Planting of the 2013 winter wheat crop was under way, and ideas were seedings in many areas may increase from last year, assuming weather patterns continue to show some improvement week by week. Kansas producers were expected to increase wheat area slightly from 2012, although veteran crop observers noted unevenness in the expected expansion. Much of the increase in wheat area from the current year may take place in the central and southeastern portions of the state with wheat planted on some corn and soybean fields that fell victim to the drought. No significant increase was expected for wheat area in the west, where most fields remained dry. At the same time, protections afforded by crop insurance were encouraging many growers to “dust in” their crop and hope for the best. Several growers invested in seed treatments to protect seeds of a crop that may not emerge until later than normal in the driest areas. Kansas wheat area planted for harvest in 2012 was 9,600,000 acres, up 9% from 8,800,000 acres in 2011. The increase for 2013 was not expected to be anywhere near that dramatic. Wheat area in Nebraska may increase about 2% from 2012, said one western Nebraska grain merchant.

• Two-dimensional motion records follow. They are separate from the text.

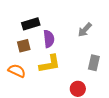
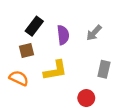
black rectangle: (31, 24) -> (34, 26), turned -36
purple semicircle: (49, 39) -> (63, 35), moved

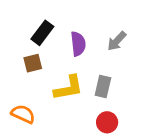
gray rectangle: (104, 69) -> (103, 86), moved
orange semicircle: (19, 78) -> (23, 114), moved

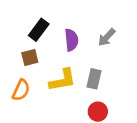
orange semicircle: (23, 114) -> (21, 90), moved, turned 90

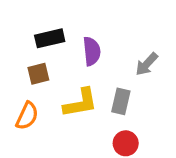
black rectangle: (39, 30) -> (50, 38), turned 40
gray arrow: (107, 37) -> (147, 64), moved

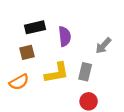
orange semicircle: (27, 116) -> (19, 82), turned 36

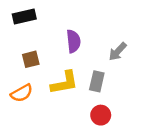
black rectangle: (35, 27) -> (24, 17), moved

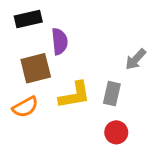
purple semicircle: (73, 41) -> (60, 41), moved
brown square: (31, 59) -> (36, 68), size x1.5

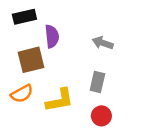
gray arrow: (136, 59) -> (103, 43), moved, turned 66
yellow L-shape: (74, 95) -> (60, 100), moved

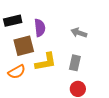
black rectangle: (24, 17) -> (13, 21), moved
yellow L-shape: (60, 100) -> (46, 62), moved

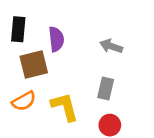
black rectangle: (13, 21) -> (18, 29), turned -72
yellow L-shape: (46, 62) -> (65, 107), moved, turned -95

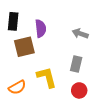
orange semicircle: (24, 101) -> (17, 87), moved

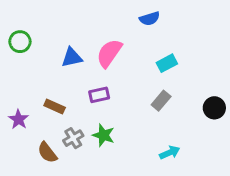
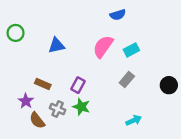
pink semicircle: (109, 53) -> (103, 47), moved
purple rectangle: (99, 95) -> (78, 85), moved, turned -49
purple star: (19, 119) -> (26, 101), moved
gray cross: (73, 138) -> (58, 109), turned -35

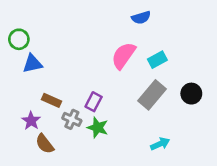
blue triangle: (56, 45) -> (32, 64), moved
gray rectangle: (127, 79) -> (152, 95), size x1.5
black circle: (169, 85) -> (191, 94), moved
gray cross: (58, 109) -> (72, 119), moved

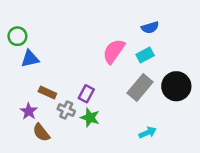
blue semicircle: (141, 18) -> (150, 27), moved
black circle: (191, 94) -> (176, 86), size x1.5

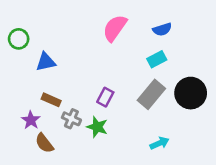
pink semicircle: (114, 51) -> (115, 28), moved
blue triangle: (30, 59) -> (46, 62), moved
purple rectangle: (86, 94) -> (105, 97), moved

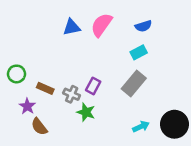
green circle: (19, 39) -> (17, 74), moved
blue triangle: (46, 62) -> (72, 27), moved
black circle: (191, 93) -> (174, 124), moved
gray cross: (71, 119) -> (72, 94), moved

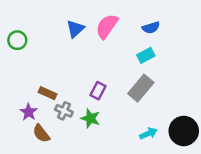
blue triangle: (72, 27) -> (75, 29), turned -30
green circle: (17, 74) -> (17, 40), moved
gray cross: (72, 94) -> (64, 111), moved

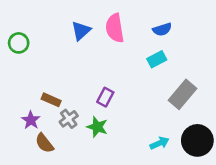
pink semicircle: (107, 26) -> (115, 28), turned -44
gray rectangle: (141, 88) -> (182, 94), moved
gray cross: (64, 111) -> (69, 119), turned 30

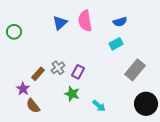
brown rectangle: (51, 100) -> (38, 74), turned -72
gray cross: (69, 119) -> (58, 68), moved
cyan arrow: (159, 143) -> (99, 106), moved, turned 64

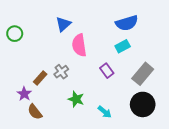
pink semicircle: (85, 21) -> (79, 45), moved
blue semicircle: (120, 22) -> (127, 23), size x1.5
purple rectangle: (78, 72) -> (107, 71), moved, turned -64
black circle: (146, 104) -> (143, 104), moved

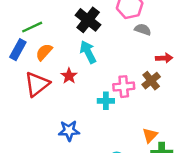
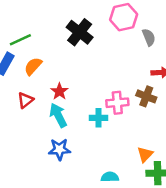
gray semicircle: (143, 29) -> (149, 37), moved, turned 49
cyan arrow: (88, 52) -> (58, 115), moved
brown cross: (151, 81) -> (146, 96), turned -30
red triangle: (37, 84) -> (25, 100), size x0.6

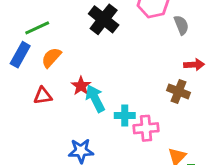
red triangle: (25, 100) -> (43, 96), turned 30
pink cross: (117, 103) -> (146, 128), moved
cyan arrow: (58, 115) -> (95, 99), moved

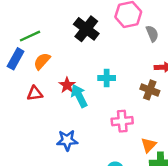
cyan cross: (125, 115) -> (107, 78), moved

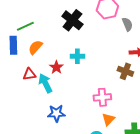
blue rectangle: (16, 59) -> (13, 45), turned -30
cyan cross: (107, 78) -> (77, 56), moved
cyan arrow: (79, 96) -> (45, 83), moved
orange triangle: (149, 145) -> (108, 119), moved

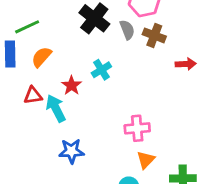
gray semicircle: (127, 24) -> (127, 30), moved
cyan cross: (77, 56) -> (101, 70), turned -32
brown cross: (125, 71) -> (154, 35), moved

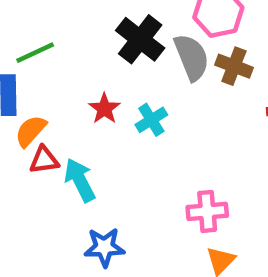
gray semicircle: (127, 30) -> (192, 57), size x1.5
orange semicircle: (41, 57) -> (31, 131), moved
red star: (71, 85) -> (104, 109), moved

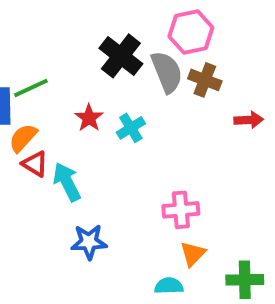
green line: (35, 53) -> (31, 88), moved
red triangle: (44, 160) -> (35, 164), turned 40

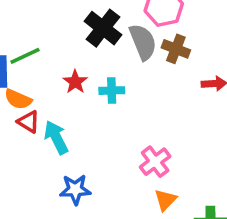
cyan cross: (131, 128) -> (112, 91), turned 30
orange semicircle: (23, 138) -> (18, 99), turned -108
pink cross: (181, 210) -> (155, 162), turned -32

Flour millers and grain merchants in the key soft red winter wheat region of the Central states indicated heavy wheat seed sales during the summer suggested winter wheat area there will expand as well. The change in planted area in the Central states was expected to be more stark than in the hard winter wheat states. This was because wheat area planted for harvest in 2012 in the Central states dropped 19% from the previous year because a late fall crop harvest and excessively wet conditions last fall prevented many acres from being planted. Wheat area planted in the Central states for harvest in 2012 was 2,900,000 acres compared with 3,600,000 acres in 2011.

The U.S. Department of Agriculture will issue its Winter Wheat Seedings report for the 2013 crop in January.